KAOR
- Vermillion, South Dakota, United States; United States;
- Frequency: 91.1 MHz
- Branding: Coyote Radio

Programming
- Format: College
- Affiliations: Student media The Volante Coyote News

Ownership
- Owner: The University of South Dakota

History
- First air date: May 24, 1985
- Former call signs: KUSD

Technical information
- Licensing authority: FCC
- Facility ID: 66605
- Class: A
- ERP: 120 watts
- HAAT: 32 meters (105 ft)
- Transmitter coordinates: 42°47′1″N 96°55′26″W﻿ / ﻿42.78361°N 96.92389°W

Links
- Public license information: Public file; LMS;
- Webcast: Listen live
- Website: KAOR website

= KAOR =

KAOR (91.1 FM, "Coyote Radio") is an American student-run non-commercial educational radio station licensed to serve Vermillion, South Dakota, United States. The station is owned by the University of South Dakota.

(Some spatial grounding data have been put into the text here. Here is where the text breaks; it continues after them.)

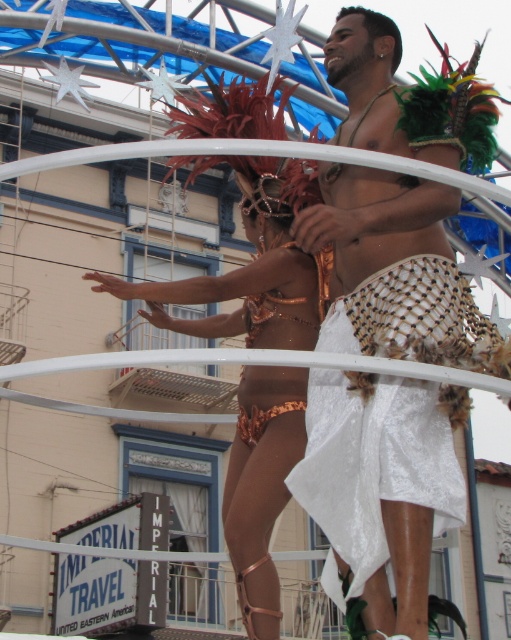 From the picture: Is white mesh skirt at center bigger than copper metallic bikini at center?

Incorrect, white mesh skirt at center is not larger than copper metallic bikini at center.

Is white mesh skirt at center positioned behind copper metallic bikini at center?

No, white mesh skirt at center is closer to the viewer.

Identify the location of white mesh skirt at center. The width and height of the screenshot is (511, 640). (397, 269).

Image resolution: width=511 pixels, height=640 pixels. I want to click on white mesh skirt at center, so click(x=397, y=269). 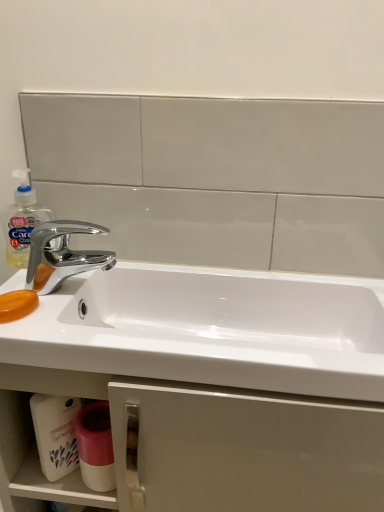 Where is `free space behind orange translucent soap at left`? This screenshot has width=384, height=512. free space behind orange translucent soap at left is located at coordinates (x=53, y=282). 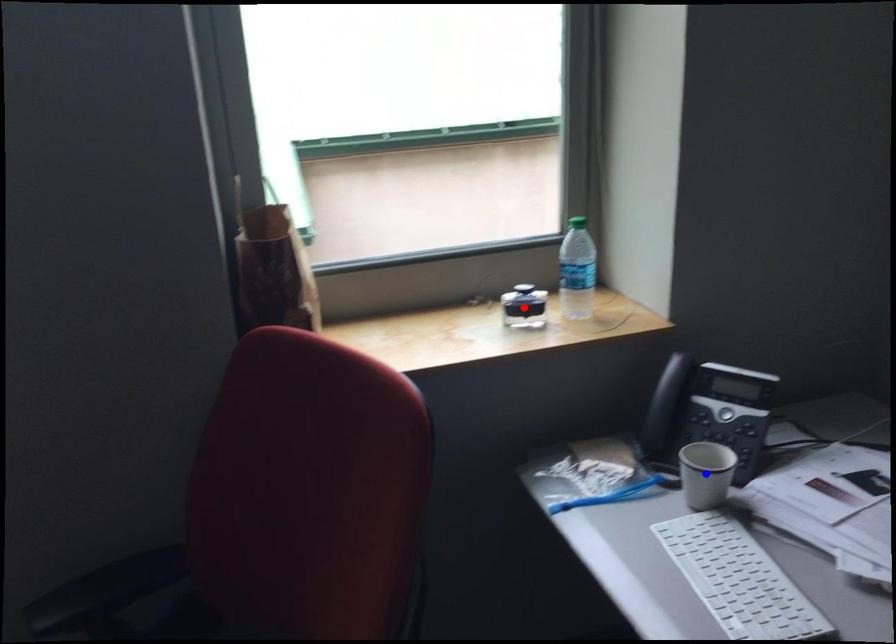 Question: In the image, two points are highlighted. Which point is nearer to the camera? Reply with the corresponding letter.

Choices:
 (A) blue point
 (B) red point

Answer: (A) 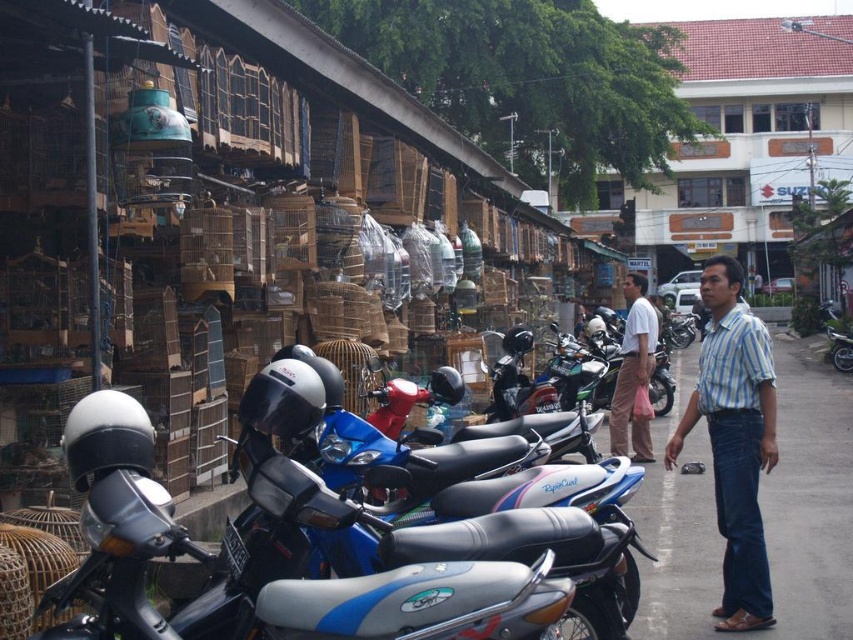 Measure the distance from blue striped shirt at center to white shirt at center.

blue striped shirt at center and white shirt at center are 7.84 feet apart.

Is blue striped shirt at center taller than white shirt at center?

Yes.

Where is `blue striped shirt at center`? blue striped shirt at center is located at coordinates point(734,440). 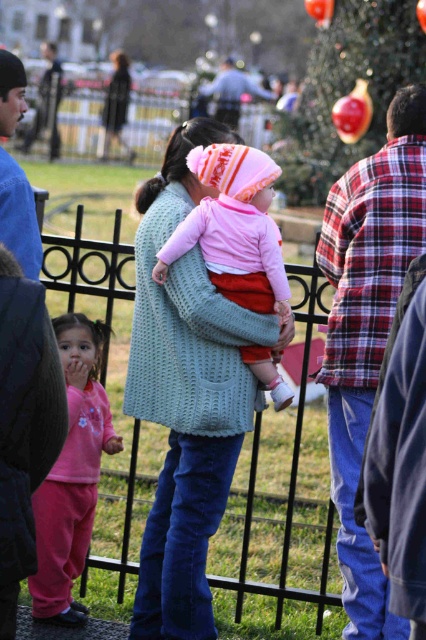 Question: Can you confirm if knitted light blue sweater at center is bigger than matte pink sweater at center?

Choices:
 (A) no
 (B) yes

Answer: (B)

Question: Considering the real-world distances, which object is farthest from the pink fleece pants at lower left?

Choices:
 (A) knitted light blue sweater at center
 (B) matte pink sweater at center

Answer: (B)

Question: Is knitted light blue sweater at center bigger than pink fleece pants at lower left?

Choices:
 (A) yes
 (B) no

Answer: (A)

Question: Which of the following is the closest to the observer?

Choices:
 (A) (60, 611)
 (B) (253, 342)

Answer: (B)

Question: Among these objects, which one is farthest from the camera?

Choices:
 (A) knitted light blue sweater at center
 (B) pink fleece pants at lower left

Answer: (B)

Question: Where is knitted light blue sweater at center located in relation to matte pink sweater at center in the image?

Choices:
 (A) below
 (B) above

Answer: (A) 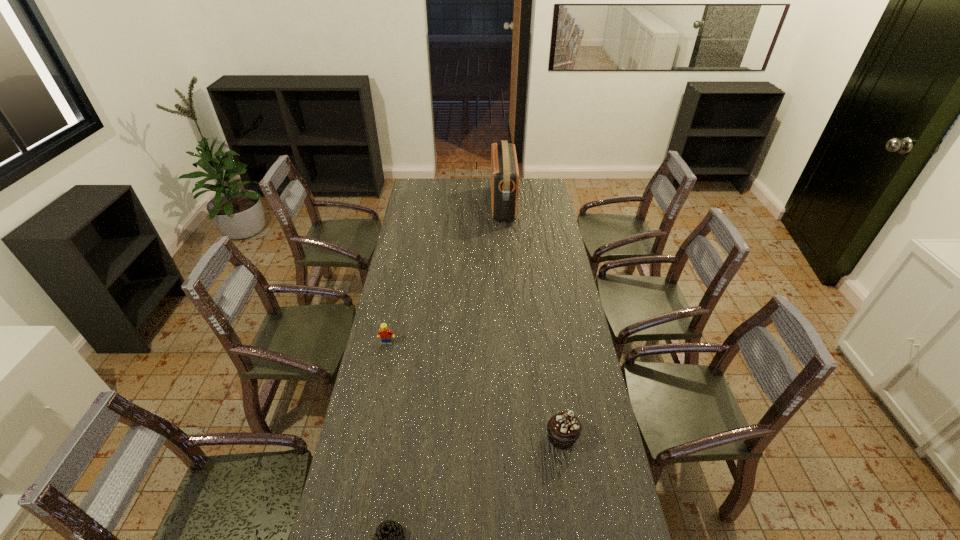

Staffed by full-time students from a wide variety of majors and overseen by the Media & Journalism Department of the College of Arts & Sciences, KAOR broadcasts 24 hours a day. Since 2003, KAOR has broadcast from studios located in the Al Neuharth Media Center on the University of South Dakota campus. The station broadcasts an alternative music format along with sports coverage and talk shows.

==History==
This station received its original construction permit from the Federal Communications Commission on May 24, 1985. The new station was assigned the call letters KAOR by the FCC on August 8, 1985. KAOR received its license to cover from the FCC on November 9, 1987.
The station formerly operated as KUSD before the call letters transferred to South Dakota Public Broadcasting.

==Programming==
KAOR Radio allows students to broadcast shows of their choosing including music, talk, and sports. The KAOR Sports Department also provides live broadcasts of every USD home football, volleyball and basketball game.